また、これまでオープンだったケースに扉を付けることによる買い上げに対する影響なども同時に分析。来年の1月までの時限的なものではあるが、店内にカメラを設置し、お客の立ち寄りや買い上げなどの行動面を見ていく。

検証される主な取り組み、設備は以下のとおり。

①冷蔵ショーケースへのガラス扉の設置

オープンの冷蔵ショーケースに扉を付ける。ペアガラスの強化ガラスを使用し、冷気の漏れと外気の影響を抑え、店舗全体の電気使用量の6%程度を削減する。

ガラス扉は開き戸タイプ。縁も透明で商品の見やすさには配慮されている
冷蔵ケースで販売されるスイーツに関してはケースの奥行きが狭いといったこともあり、今回の扉の設置対象にはなっていない
店内調理の「まちかど厨房」展開店では、店内製造の惣菜と20℃の惣菜、冷蔵という3つの温度帯で惣菜が展開されるが、今回、そのうちの冷蔵売場に扉が付いた形になる

②冷凍平台ショーケースへのアクリル扉の設置

冷凍ケースに付けられたアクリル扉はスライド式で開ける形

オープンの平タイプの冷凍ショーケースにアクリルの扉を付ける。こちらも冷気を漏らさないことと外気の侵入を防ぐことで、店舗全体の電気使用量の1%程度を削減。
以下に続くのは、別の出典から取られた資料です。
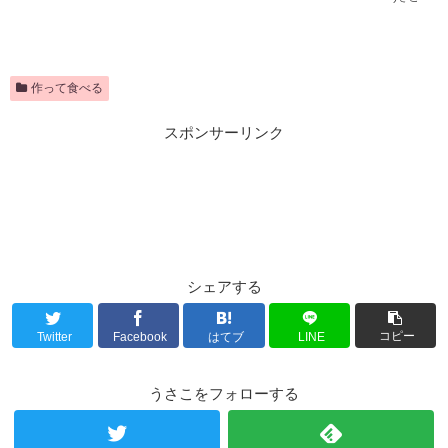
作って食べる
スポンサーリンク
シェアする
コピー
Twitter
Facebook
はてブ
LINE
うさこをフォローする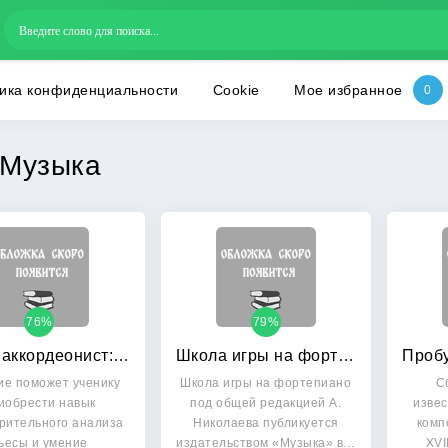
ика конфиденциальности
Cookie
Мое избранное
Музыка
76%
79%
Юный аккордеонист: Часть 1
Школа игры на фортепиано
ие поможет ученику
Школа игры на фортепиано
С
иобрести навык
под общей редакцией А.
изве
рительного анализа
Николаева публикуется
комп
ьесы и умение
издательством «Музыка» в…
XVI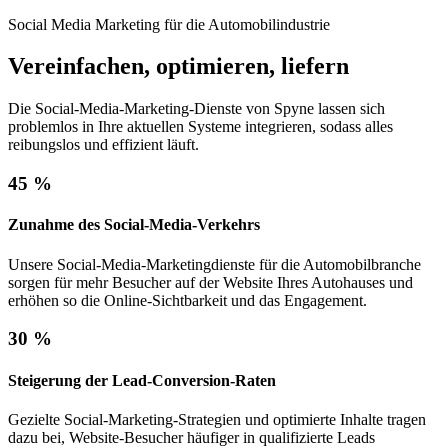
Social Media Marketing für die Automobilindustrie
Vereinfachen, optimieren, liefern
Die Social-Media-Marketing-Dienste von Spyne lassen sich
problemlos in Ihre aktuellen Systeme integrieren, sodass alles
reibungslos und effizient läuft.
45 %
Zunahme des Social-Media-Verkehrs
Unsere Social-Media-Marketingdienste für die Automobilbranche
sorgen für mehr Besucher auf der Website Ihres Autohauses und
erhöhen so die Online-Sichtbarkeit und das Engagement.
30 %
Steigerung der Lead-Conversion-Raten
Gezielte Social-Marketing-Strategien und optimierte Inhalte tragen
dazu bei, Website-Besucher häufiger in qualifizierte Leads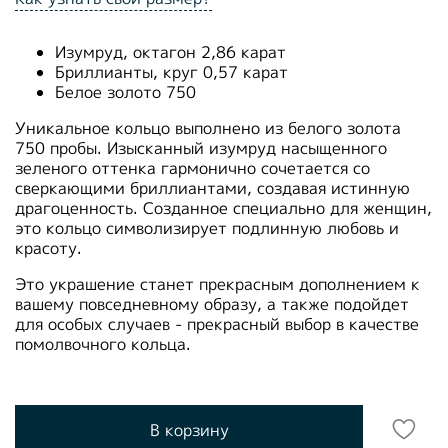
Изумруд, октагон 2,86 карат
Бриллианты, круг 0,57 карат
Белое золото 750
Уникальное кольцо выполнено из белого золота
750 пробы. Изысканный изумруд насыщенного
зеленого оттенка гармонично сочетается со
сверкающими бриллиантами, создавая истинную
драгоценность. Созданное специально для женщин,
это кольцо символизирует подлинную любовь и
красоту.
Это украшение станет прекрасным дополнением к
вашему повседневному образу, а также подойдет
для особых случаев - прекрасный выбор в качестве
помолвочного кольца.
В корзину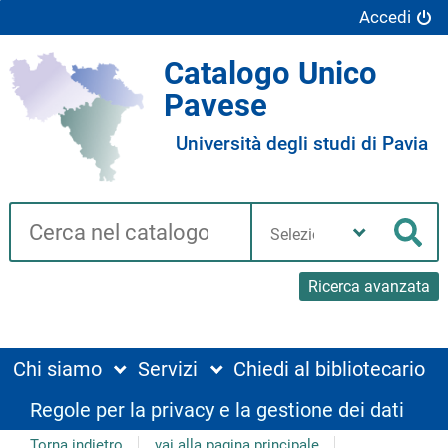
Accedi
Catalogo Unico
Pavese
Università degli studi di Pavia
Cerca su "Catalogo"
Seleziona
la
Cer
tua
biblioteca
Ricerca avanzata
Chi siamo
Servizi
Chiedi al bibliotecario
Regole per la privacy e la gestione dei dati
Torna indietro
vai alla pagina principale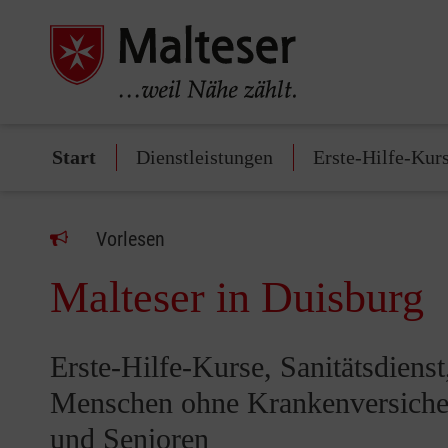
Start
Dienstleistungen
Erste-Hilfe-Kur
Vorlesen
Malteser in Duisburg
Erste-Hilfe-Kurse, Sanitätsdiens
Menschen ohne Krankenversicher
und Senioren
④ドリンク剤ショーケースの統廃合(ドリンク用冷蔵ショーケースで販売)

レジ側のゴンドラエンドで展開されるドリンク剤などのショーケースを廃止し、ドリンク剤を要冷飲料売場でまとめて展開、統廃合することで、店舗全体の電気使用量の約2%を削減。

ドリンク剤が要冷飲料売場に集約されることで、ソフトドリンクの売場が圧縮されるが、その分を通常壁面に配置される冷温切り替えの飲料売場を売場前のゴンドラに配置し、冬は温、夏は冷に切り替えて販売することで、まかなう計画

③ドリンク用冷蔵ショーケース扉の省エネ化

結露防止用のヒーターを最小限にして省エネを図り、一方で商品を見やすくするため扉枠を小さくした。今回、初めての取り組みとなる。

⑤エネルギーマネージメントシステム(EMS)

各所に設置したセンサーで店内外の環境を検知し、店舗の消費電力量、どこで使われているかといったことを「見える化」。 店内の一部機器、設備をEMS経由で外部から制御可能とし、節電要請などに対応。あくまで本部でのモニタリングとなる。既存店でも約770店で導入済み。

冷蔵ショーケースの扉の効果を「見える化」した結果の電力使用量の数値。左側が扉を付けた今回の店、右側が同じ川崎市内の同規模の既存店。オープン日の11月3日の24時間の数値
こちらは全体の使用量。青色が200ボルト、赤色が100ボルトの数値。左が今回の店、右側が川崎市内の同規模店。左側の店の赤色の数値が昼間に大きく減っているのは太陽光発電の効果による

⑥太陽光発電システム

建物屋根上に19kWの太陽光パネルを設置して発電。発電した全量を、本店舗の消費電力に充当する。店舗全体の15%程度の電気をまかないたい意向。また、それによって従来の電気使用量の約10%削減を目指す。